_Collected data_
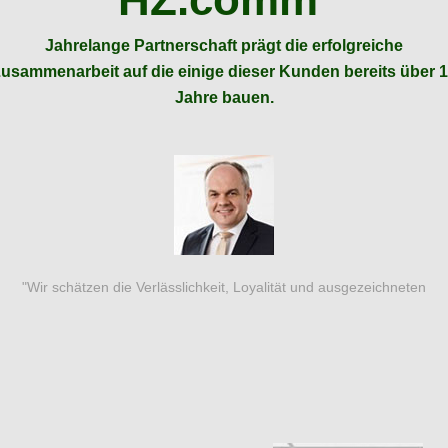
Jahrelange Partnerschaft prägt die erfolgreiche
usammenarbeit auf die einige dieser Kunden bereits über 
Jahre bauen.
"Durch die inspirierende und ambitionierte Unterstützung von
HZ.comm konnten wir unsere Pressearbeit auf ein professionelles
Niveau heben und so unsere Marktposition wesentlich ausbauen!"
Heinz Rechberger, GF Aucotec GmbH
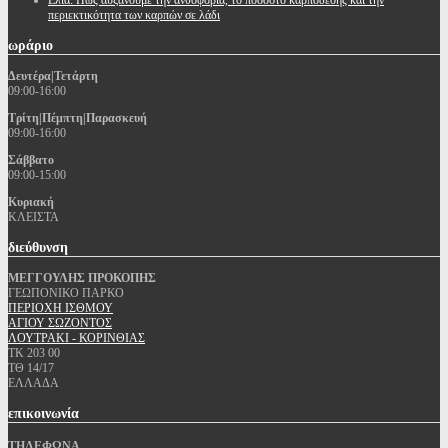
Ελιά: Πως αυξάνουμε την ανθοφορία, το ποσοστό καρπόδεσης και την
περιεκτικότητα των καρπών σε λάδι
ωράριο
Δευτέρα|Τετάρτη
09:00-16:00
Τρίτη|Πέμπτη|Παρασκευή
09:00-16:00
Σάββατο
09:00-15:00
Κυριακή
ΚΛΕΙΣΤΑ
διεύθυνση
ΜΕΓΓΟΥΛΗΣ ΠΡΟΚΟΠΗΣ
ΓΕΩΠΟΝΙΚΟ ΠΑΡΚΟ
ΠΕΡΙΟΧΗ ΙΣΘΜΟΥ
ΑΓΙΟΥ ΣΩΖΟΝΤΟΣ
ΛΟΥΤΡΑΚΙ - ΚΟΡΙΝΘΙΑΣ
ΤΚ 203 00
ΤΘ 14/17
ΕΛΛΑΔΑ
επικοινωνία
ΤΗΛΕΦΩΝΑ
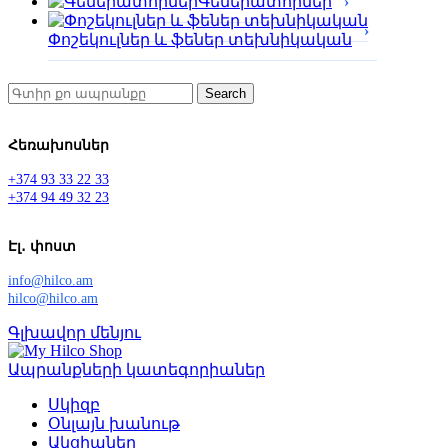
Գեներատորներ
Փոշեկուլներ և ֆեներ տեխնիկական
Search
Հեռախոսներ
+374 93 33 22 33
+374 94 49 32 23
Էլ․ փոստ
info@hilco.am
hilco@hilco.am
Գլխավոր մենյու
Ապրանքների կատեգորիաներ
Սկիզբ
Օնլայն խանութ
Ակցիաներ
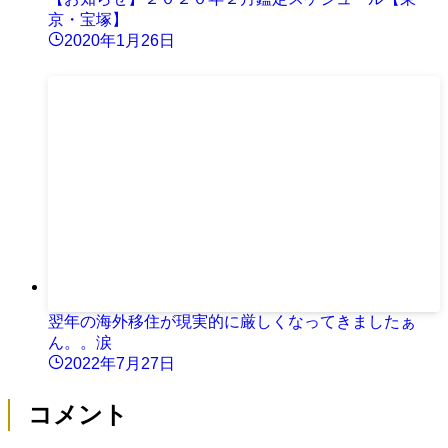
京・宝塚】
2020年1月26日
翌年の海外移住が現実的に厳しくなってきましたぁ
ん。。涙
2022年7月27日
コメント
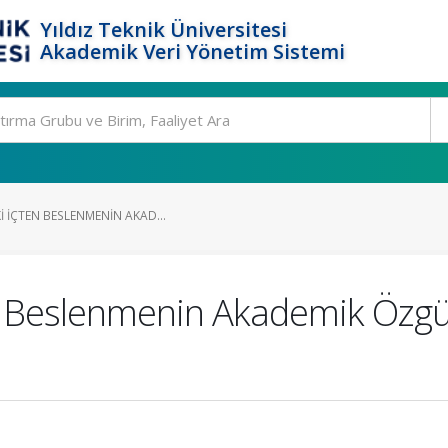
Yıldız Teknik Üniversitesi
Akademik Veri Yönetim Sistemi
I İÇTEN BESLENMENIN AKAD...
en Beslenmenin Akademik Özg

--

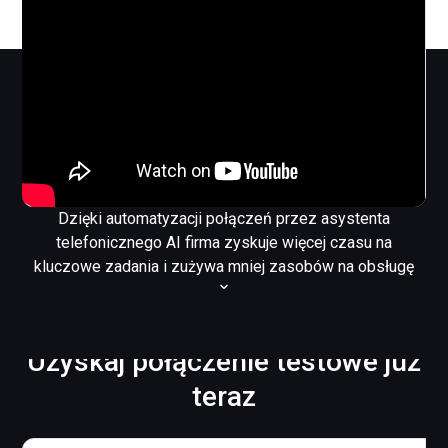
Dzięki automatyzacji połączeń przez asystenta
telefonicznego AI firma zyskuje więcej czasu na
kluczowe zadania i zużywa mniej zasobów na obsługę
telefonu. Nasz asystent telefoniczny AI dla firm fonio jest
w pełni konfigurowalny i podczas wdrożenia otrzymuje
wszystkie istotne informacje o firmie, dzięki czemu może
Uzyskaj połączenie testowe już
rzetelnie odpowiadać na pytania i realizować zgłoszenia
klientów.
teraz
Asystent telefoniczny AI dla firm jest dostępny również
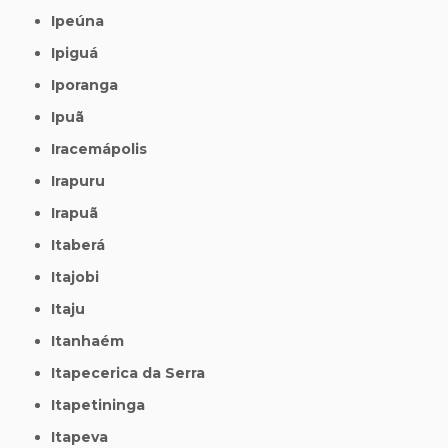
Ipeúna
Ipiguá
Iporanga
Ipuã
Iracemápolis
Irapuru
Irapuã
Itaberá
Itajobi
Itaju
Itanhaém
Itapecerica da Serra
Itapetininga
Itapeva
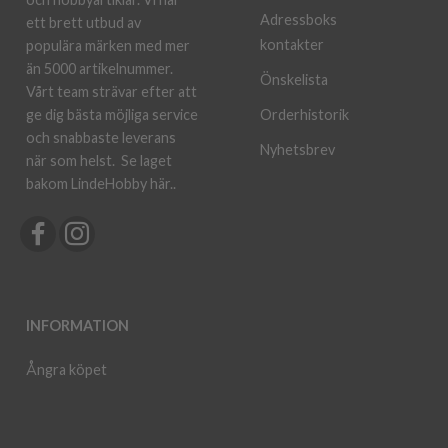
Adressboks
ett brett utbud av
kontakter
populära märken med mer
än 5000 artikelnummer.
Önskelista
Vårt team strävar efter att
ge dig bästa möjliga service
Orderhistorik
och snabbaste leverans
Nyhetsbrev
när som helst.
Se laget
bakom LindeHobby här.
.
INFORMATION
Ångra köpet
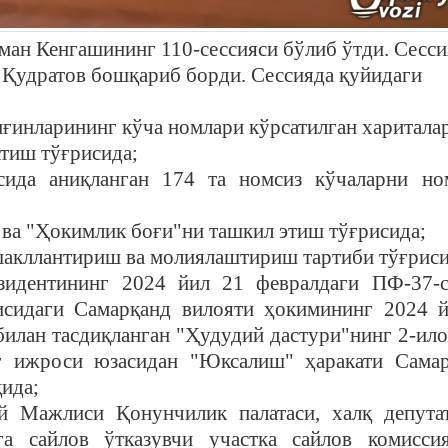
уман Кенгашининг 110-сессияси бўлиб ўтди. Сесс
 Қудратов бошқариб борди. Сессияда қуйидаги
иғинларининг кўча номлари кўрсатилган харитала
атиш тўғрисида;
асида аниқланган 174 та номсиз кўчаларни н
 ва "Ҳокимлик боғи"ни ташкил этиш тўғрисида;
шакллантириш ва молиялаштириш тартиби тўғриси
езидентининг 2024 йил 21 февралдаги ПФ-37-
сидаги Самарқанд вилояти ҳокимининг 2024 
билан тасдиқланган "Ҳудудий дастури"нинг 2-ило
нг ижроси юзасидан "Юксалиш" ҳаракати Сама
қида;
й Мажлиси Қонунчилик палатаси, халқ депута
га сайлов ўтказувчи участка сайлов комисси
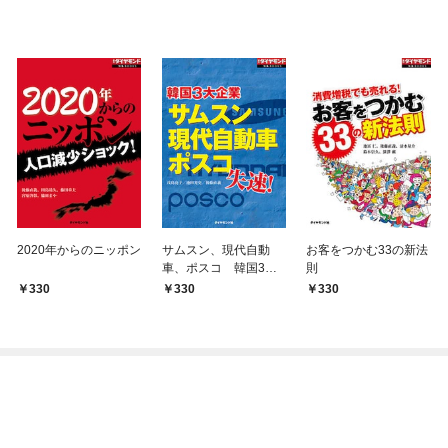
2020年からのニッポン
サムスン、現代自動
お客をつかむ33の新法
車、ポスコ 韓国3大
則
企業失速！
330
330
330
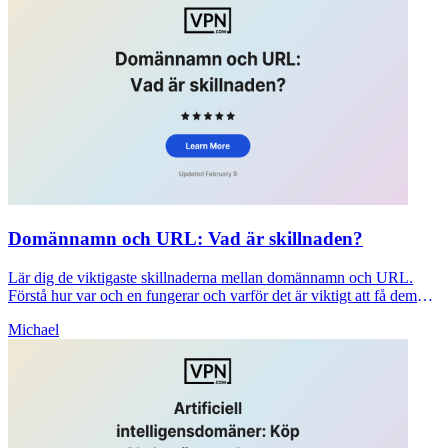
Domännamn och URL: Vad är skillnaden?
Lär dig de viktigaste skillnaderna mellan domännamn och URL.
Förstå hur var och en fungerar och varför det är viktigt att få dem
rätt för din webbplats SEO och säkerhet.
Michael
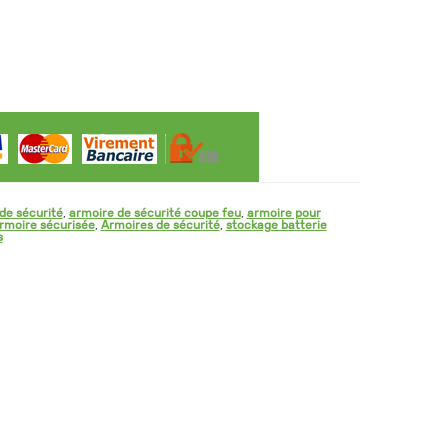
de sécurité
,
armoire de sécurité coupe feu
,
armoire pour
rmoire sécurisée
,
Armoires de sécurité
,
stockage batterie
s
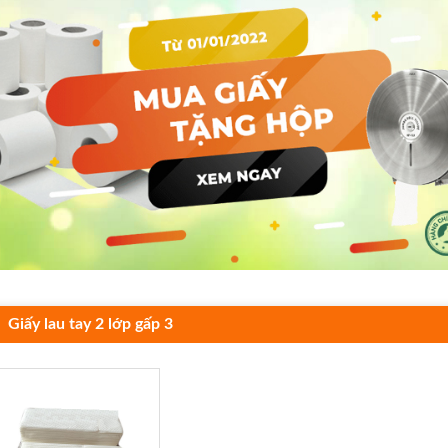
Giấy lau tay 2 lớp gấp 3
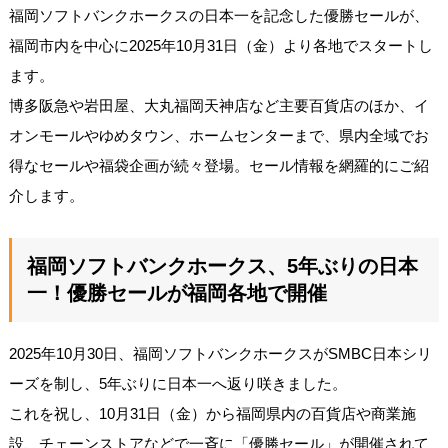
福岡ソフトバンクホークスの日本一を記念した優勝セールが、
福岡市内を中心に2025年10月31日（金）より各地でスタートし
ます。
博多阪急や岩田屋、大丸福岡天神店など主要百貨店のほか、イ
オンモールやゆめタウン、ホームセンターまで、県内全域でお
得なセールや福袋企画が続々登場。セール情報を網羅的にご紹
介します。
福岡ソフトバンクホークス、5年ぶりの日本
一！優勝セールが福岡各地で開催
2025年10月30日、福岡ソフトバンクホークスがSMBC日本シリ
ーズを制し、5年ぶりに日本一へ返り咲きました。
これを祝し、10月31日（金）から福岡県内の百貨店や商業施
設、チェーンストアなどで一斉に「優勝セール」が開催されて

==

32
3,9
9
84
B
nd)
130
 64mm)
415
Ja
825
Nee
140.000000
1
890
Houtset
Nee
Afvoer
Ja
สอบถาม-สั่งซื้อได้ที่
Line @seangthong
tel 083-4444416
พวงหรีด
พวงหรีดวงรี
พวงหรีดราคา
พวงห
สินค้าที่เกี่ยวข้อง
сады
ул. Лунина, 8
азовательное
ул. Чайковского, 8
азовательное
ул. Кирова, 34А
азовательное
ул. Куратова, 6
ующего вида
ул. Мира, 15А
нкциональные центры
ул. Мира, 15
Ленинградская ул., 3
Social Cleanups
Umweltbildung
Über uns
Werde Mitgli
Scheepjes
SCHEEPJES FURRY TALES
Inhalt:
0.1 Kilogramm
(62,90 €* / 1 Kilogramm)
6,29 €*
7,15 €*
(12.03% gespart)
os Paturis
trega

_Instructions for the task_
With the pictures removed from your copy, retype the lines above from the one that contains "ett brett utbud av" through the one that contains "шакллантириш ва молиялаштириш тартиби тўғриси", exactly.

_Response below_
ett brett utbud av
kontakter
populära märken med mer
än 5000 artikelnummer.
Önskelista
Vårt team strävar efter att
ge dig bästa möjliga service
Orderhistorik
och snabbaste leverans
Nyhetsbrev
när som helst.
Se laget
bakom LindeHobby här.
.
INFORMATION
Ångra köpet
уман Кенгашининг 110-сессияси бўлиб ўтди. Сесс
 Қудратов бошқариб борди. Сессияда қуйидаги
иғинларининг кўча номлари кўрсатилган харитала
атиш тўғрисида;
асида аниқланган 174 та номсиз кўчаларни н
 ва "Ҳокимлик боғи"ни ташкил этиш тўғрисида;
шакллантириш ва молиялаштириш тартиби тўғриси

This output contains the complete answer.